For months analysts have been watching Asia’s manufacturing sector, wondering whether the post-pandemic recovery would hold. In June, the answer came with a clear stamp: artificial intelligence. Chips, servers, and data-center equipment kept order books full, partially offsetting a slowdown in other industries. Purchasing Managers’ Index (PMI) survey data published this week show robust growth in the tech segment, but the overall picture is darkened by a geopolitical factor: the Iran war. The intensifying conflict is already pushing up energy costs and lengthening shipping routes across the region – a knot that affects both producers and buyers of AI hardware.

Asia’s factories, the beating heart of global electronics supply, now face a double squeeze: accelerating orders for compute infrastructure on one side, rising electricity tariffs and maritime freight rates on the other. Those who follow the Large Language Models (LLM) market know that the entire supply chain – from GPUs to HBM memory, from servers to cooling equipment – is concentrated in a few regional hubs. Any bottleneck directly feeds into the availability of machines for inference and training, activities that in on-premise scenarios require specific hardware, often ordered months in advance.

For organizations evaluating self-hosted deployments – driven by data sovereignty needs, operational cost control, or compliance with regulations like GDPR – this news sounds an alarm. GPU and bare-metal procurement lead times could lengthen further, while energy costs eat into operational budgets. This is far from trivial: the TCO (Total Cost of Ownership) of an on-premise LLM cluster depends heavily on capital cost (CapEx) and the energy consumed over the machine’s lifetime. Delivery delays and electricity price hikes can tip the business case, making some cloud offerings more competitive even for workloads that firms would prefer to keep in-house.

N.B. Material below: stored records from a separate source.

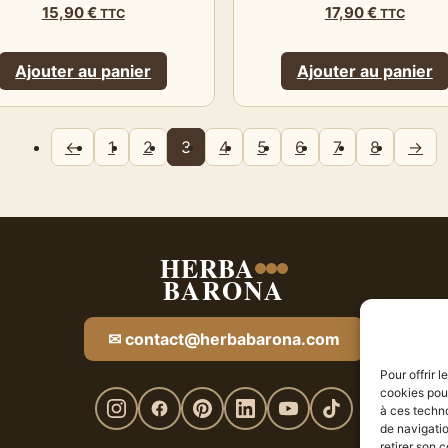
15,90
€
17,90
€
TTC
TTC
Ajouter au panier
Ajouter au panier
←
1
2
3
4
5
6
7
8
→
HERBA
BARONA
✉ contact@herbabarona.com
Pour offrir 
cookies pour
à ces techn
de navigatio
retirer son 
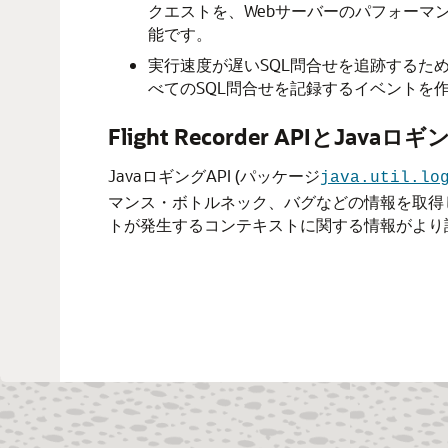
クエストを、Webサーバーのパフォーマ
能です。
実行速度が遅いSQL問合せを追跡するた
べてのSQL問合せを記録するイベントを
Flight Recorder APIとJavaロギ
JavaロギングAPI (パッケージ
java.util.lo
マンス・ボトルネック、バグなどの情報を取得します。
トが発生するコンテキストに関する情報がより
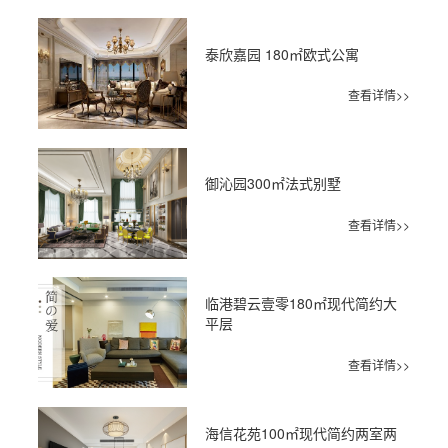
泰欣嘉园 180㎡欧式公寓
查看详情>>
御沁园300㎡法式别墅
查看详情>>
临港碧云壹零180㎡现代简约大
平层
查看详情>>
海信花苑100㎡现代简约两室两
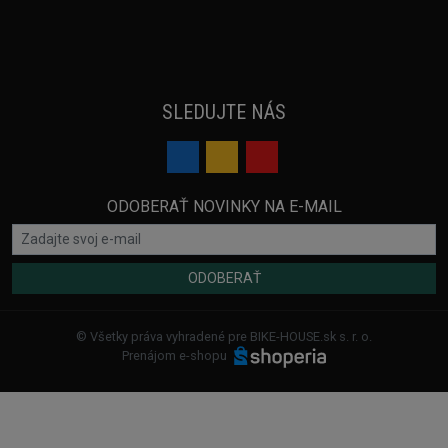
SLEDUJTE NÁS
ODOBERAŤ NOVINKY NA E-MAIL
ODOBERAŤ
© Všetky práva vyhradené pre BIKE-HOUSE.sk s. r. o.
Prenájom e-shopu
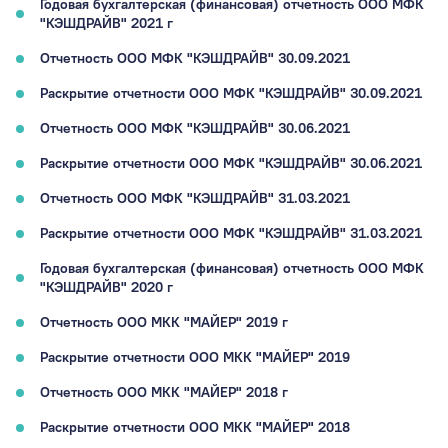
Годовая бухгалтерская (финансовая) отчетность ООО МФК
"КЭШДРАЙВ" 2021 г
Отчетность ООО МФК "КЭШДРАЙВ" 30.09.2021
Раскрытие отчетности ООО МФК "КЭШДРАЙВ" 30.09.2021
Отчетность ООО МФК "КЭШДРАЙВ" 30.06.2021
Раскрытие отчетности ООО МФК "КЭШДРАЙВ" 30.06.2021
Отчетность ООО МФК "КЭШДРАЙВ" 31.03.2021
Раскрытие отчетности ООО МФК "КЭШДРАЙВ" 31.03.2021
Годовая бухгалтерская (финансовая) отчетность ООО МФК
"КЭШДРАЙВ" 2020 г
Отчетность ООО МКК "МАЙЕР" 2019 г
Раскрытие отчетности ООО МКК "МАЙЕР" 2019
Отчетность ООО МКК "МАЙЕР" 2018 г
Раскрытие отчетности ООО МКК "МАЙЕР" 2018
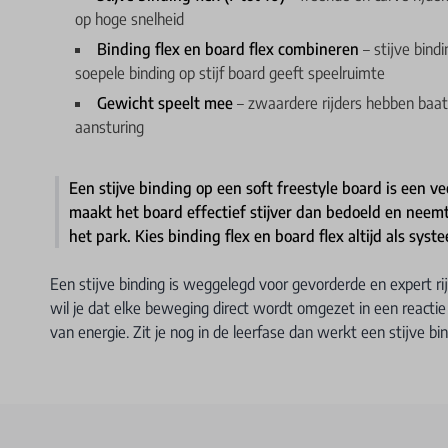
op hoge snelheid
Binding flex en board flex combineren
– stijve bind
soepele binding op stijf board geeft speelruimte
Gewicht speelt mee
– zwaardere rijders hebben baat b
aansturing
Een stijve binding op een soft freestyle board is een 
maakt het board effectief stijver dan bedoeld en neemt 
het park. Kies binding flex en board flex altijd als syste
Een stijve binding is weggelegd voor gevorderde en expert rijd
wil je dat elke beweging direct wordt omgezet in een reactie
van energie. Zit je nog in de leerfase dan werkt een stijve b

Yet AI hardware demand shows no sign of slowing. The paradox is that geopolitical tensions and logistical bottlenecks are accelerating the quest for technological independence. Companies and governments alike are showing growing interest in building up local compute capacity to avoid getting trapped in increasingly fragile supply chains. This trend is not limited to hyperscalers filling data centers; it also touches medium-sized enterprises starting to explore fine-tuning of models on a smaller scale but with proprietary data.

In this landscape, the ability to read signals from Asian markets becomes a strategic skill. A single month of production more or less at Taiwanese foundries or Southeast Asian assembly plants can mean the difference between an on-time deployment and a delayed project. AI-RADAR will keep monitoring supply chain evolution because, when it comes to on-premise AI, the first link in the chain is often the last to be considered, yet it determines everything else.